ARASHI - A・RA・SHI [Official Music Video]

 グループ名をタイトルにした同曲は、応援ソングということもあって軽快な曲調。キャッチーなメロディが印象に残る。櫻井を中心とするラップパートも特徴的だ。当時、まだ今ほどラップは馴染みのあるものになっていない。アイドルソングにおいてはなおさらである。ところが、「A・RA・SHI」では聴かせどころにもなっていて新鮮だった。ご存じの通り、櫻井のラップ(「サクラップ」と呼ばれるようになる)は、その後も嵐の楽曲に欠かせない要素になっていく。

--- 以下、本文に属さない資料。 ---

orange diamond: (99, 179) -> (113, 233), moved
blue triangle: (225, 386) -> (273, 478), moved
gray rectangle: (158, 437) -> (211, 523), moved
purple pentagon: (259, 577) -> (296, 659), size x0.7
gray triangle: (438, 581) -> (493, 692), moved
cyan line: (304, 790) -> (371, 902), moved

 MVで目を引くのは、ジュニアが多く登場することだ。バックダンサーとしてローラースケートのパフォーマンスを披露するかと思えば、嵐のバックバンドにもなる。ダンス(舞台)とバンドというふたつの伝統が巧みに盛り込まれ、事務所の歴史を凝縮したような内容である。

嵐とジュニア黄金期

 背景には、当時のジュニア黄金期がある。

 1990年代の後半、まだメジャーデビューしていないジュニア全体が爆発的な人気を獲得した一大ブームがあった。ドームでコンサートを開催し、音楽番組にも出演。さらにテレビのゴールデンタイムに自分たちの冠番組を持つなどの華々しい活躍だった。前代未聞の現象である。

 滝沢秀明を筆頭に、のちに第一線で活躍する人材が数多くいたが、そのなかに嵐のメンバーとなる5人もいた。デビュー発表後、嵐がファンの前で初お披露目されたのも、1999年10月のジュニアの東京ドームコンサートでのことだった。

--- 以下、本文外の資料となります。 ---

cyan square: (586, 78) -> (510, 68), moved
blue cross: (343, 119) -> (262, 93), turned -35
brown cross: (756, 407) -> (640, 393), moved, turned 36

 このジュニア黄金期が、嵐にとってアイドルとしての実質的な出発点であり、ひとつのルーツだったと言っていい。嵐は「センターが固定されていない」というのは有名な話だが、櫻井がその理由として「確実なるそれこそセンターってタッキー(滝沢)がいるんだから」「センターなんておこがましく思ってる5人が集まったから」と説明したことがあった(『VS嵐』2018年9月13日放送回/フジテレビ系より)。

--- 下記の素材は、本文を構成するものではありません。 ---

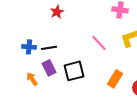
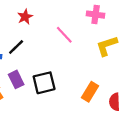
pink line: (99, 43) -> (64, 35), moved
black line: (49, 48) -> (16, 47), moved, turned -35

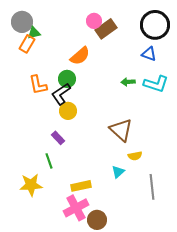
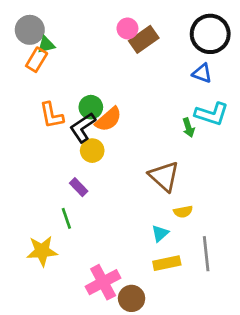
orange semicircle: (80, 56) -> (108, 119), moved
green arrow: (128, 82) -> (189, 128), moved, turned -104
yellow rectangle: (81, 186) -> (167, 263), moved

 事務所の歴史を振り返っても、ジュニア黄金期の意味合いは大きい。彼らが単なるアイドル集団ではなく、独特の歴史と仕組み、人間関係の上に築かれたひとつの文化であることを、ファン以外の多くのひとが知るきっかけになった。そして嵐は、このジュニア黄金期を土壌として咲いた最大の花だった。